East Preston widow in ultra challenge for Brain Tumour Research

Widow Heather Leggett paid tribute to her courageous, strong husband by completing a 100km ultra challenge in aid of Brain Tumour Research.

Tuesday, 4th September 2018, 11:01 am
Updated Tuesday, 4th September 2018, 11:02 am
Heather Leggett completed the ultra challenge in 27 hours and finished 99 out of 140 women

Jonathan Leggett died aged 54 in January last year, from a highly-aggressive type of brain tumour, and Heather, 51, wanted to raise money for the charity in his memory, supported by their twins, Rachel and Matthew, 25.

She took part in the South Coast Challenge 2018, walking from Eastbourne to Arundel, and collected more than £650.

Heather, a compliance officer from East Preston, said: “Jonathan’s life was full of fun, laughter and love and he was very well thought of and respected by work colleagues.

“Jonathan was a man of principle and integrity who has enriched our lives in so many wonderful ways. Our 25 years of marriage together was a true blessing and I feel incredibly privileged to have met and married such a wonderful man and loving father.

“Jonathan was so proud of Matthew and Rachel, as am I, and I know his values will stand them in good stead as they forge their own way in life.
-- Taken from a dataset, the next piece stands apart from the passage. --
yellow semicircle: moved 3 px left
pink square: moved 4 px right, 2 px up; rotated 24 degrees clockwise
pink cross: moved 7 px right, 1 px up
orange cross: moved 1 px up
We all miss him dearly.

“Throughout his illness, Jonathan was courageous and strong and I wanted to pay tribute to his determination by completing the South Coast Challenge.”

Heather completed the ultra challenge in 27 hours and said she was ‘walking around like John Wayne afterwards’ but it was worth it.

“I made some wonderful and lasting memories during the challenge, although it was very tough,” she added.

“Despite getting nasty blisters, I enjoyed seeing some of England’s finest scenery, including Beachy Head, the magnificent Seven Sisters, and the stunning views over Brighton.”

Jonathan grew up in Littlehampton and worked as an employee share plans consultant. He was diagnosed with a grade four glioblastoma after collapsing at a football tournament and experiencing the sensation of a strange smell.

He was treated with radiotherapy and chemotherapy, and Heather said the Brain Tumour Research team was incredibly supportive to the family.

Tim Green, senior community fundraising manager at Brain Tumour Research, said: “The determination and commitment Heather showed at the South Coast Challenge was fantastic and we are extremely grateful for her support. I hope her efforts inspire others whose lives have been affected by a brain tumour.

“Sadly, Jonathan’s story reminds us that less than 20 per cent of those diagnosed with a brain tumour survive beyond five years compared with an average of 50 per cent across all cancers. For too long, brain tumours have been a neglected cancer and we cannot allow this desperate situation to continue.”